Dataset entries:
++++++++

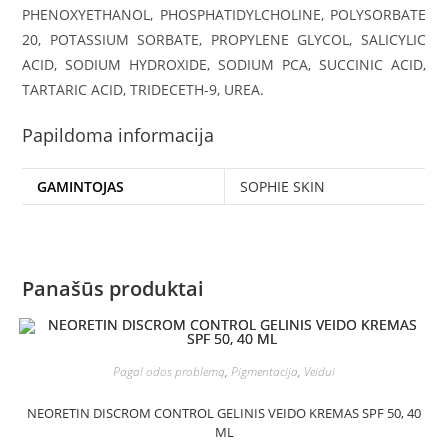
PHENOXYETHANOL, PHOSPHATIDYLCHOLINE, POLYSORBATE
20, POTASSIUM SORBATE, PROPYLENE GLYCOL, SALICYLIC
ACID, SODIUM HYDROXIDE, SODIUM PCA, SUCCINIC ACID,
TARTARIC ACID, TRIDECETH-9, UREA.
Papildoma informacija
GAMINTOJAS
SOPHIE SKIN
Panašūs produktai
Pagal odos problemą
,
Pigmentacija
,
Veidui
NEORETIN DISCROM CONTROL GELINIS VEIDO KREMAS SPF 50, 40
ML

++++++++

> What is expected:
Determine how many lines of the records above contain the word "ACID", and report only that number.

> Answer:
2